Thursday 19 Mar 2026, 10:00 → 13:00 Europe/Stockholm

FB55 (AlbaNova Main Building)

Abstract
Quantum entanglement plays a central role in many quantum communication protocols. It allows distant particles to
share correlations beyond the limits of classical interactions. Entanglement is essential for superdense coding, quantum
teleportation, and secure cryptographic key distribution in quantum communication. It is also a pillar for developing
quantum networks, where the management and distribution of entanglement are crucial for connecting distant nodes.
Although perfect entanglement is a sought-after ideal, experimental imperatives, including entanglement distribution over
long distances, often limit the quality of entangled states. An important question is whether weaker entanglement still
offers advantages.
First, we study more general tasks than dense coding to show that simpler measurements, combined with entanglement,
allow advantageous and sometimes even optimal qubit communication protocols to be obtained. We also demonstrate that
simple measurements can generate quantum correlations that cannot be modelled by two classical communication bits and
can constitute an optimal protocol with quantum resources.

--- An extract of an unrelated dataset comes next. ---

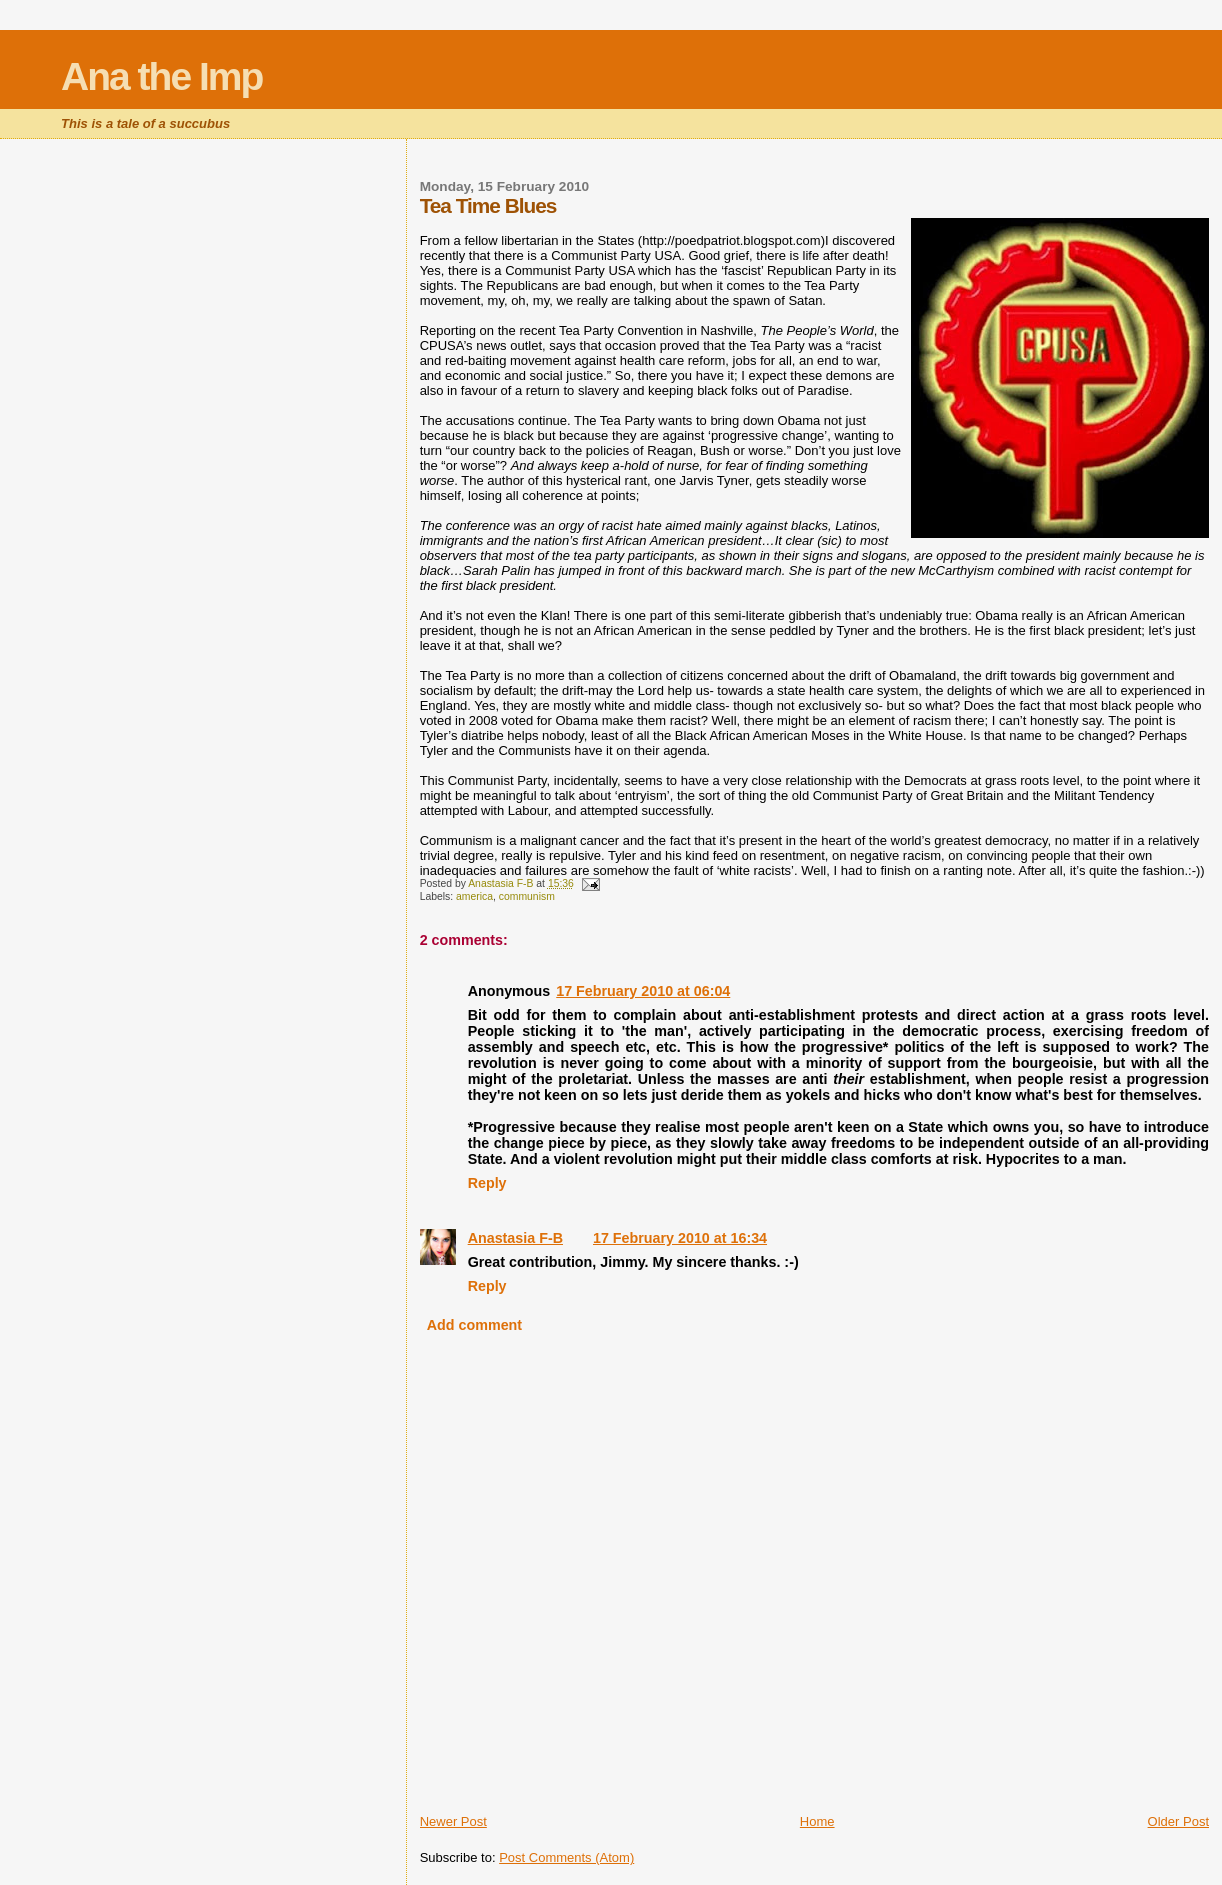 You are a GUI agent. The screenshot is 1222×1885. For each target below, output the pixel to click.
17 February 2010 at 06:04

We implement a novel Bell-type inequality tailored for certifying full network non-locality (FNN) to develop
certification methods guaranteeing security on an entanglement-based network. Our experiment uses two pairs of polarised
entangled photons in a network configuration with three nodes, briefly referred to as a bilocal network scenario.
Finally, we show that weakly entangled states can improve communication over a qubit channel using only separate
(local) measurements on isotropic non-steerable two-qubit states, without interference, of individual photons, across two
communication tasks: secret sharing and its stochastic variant.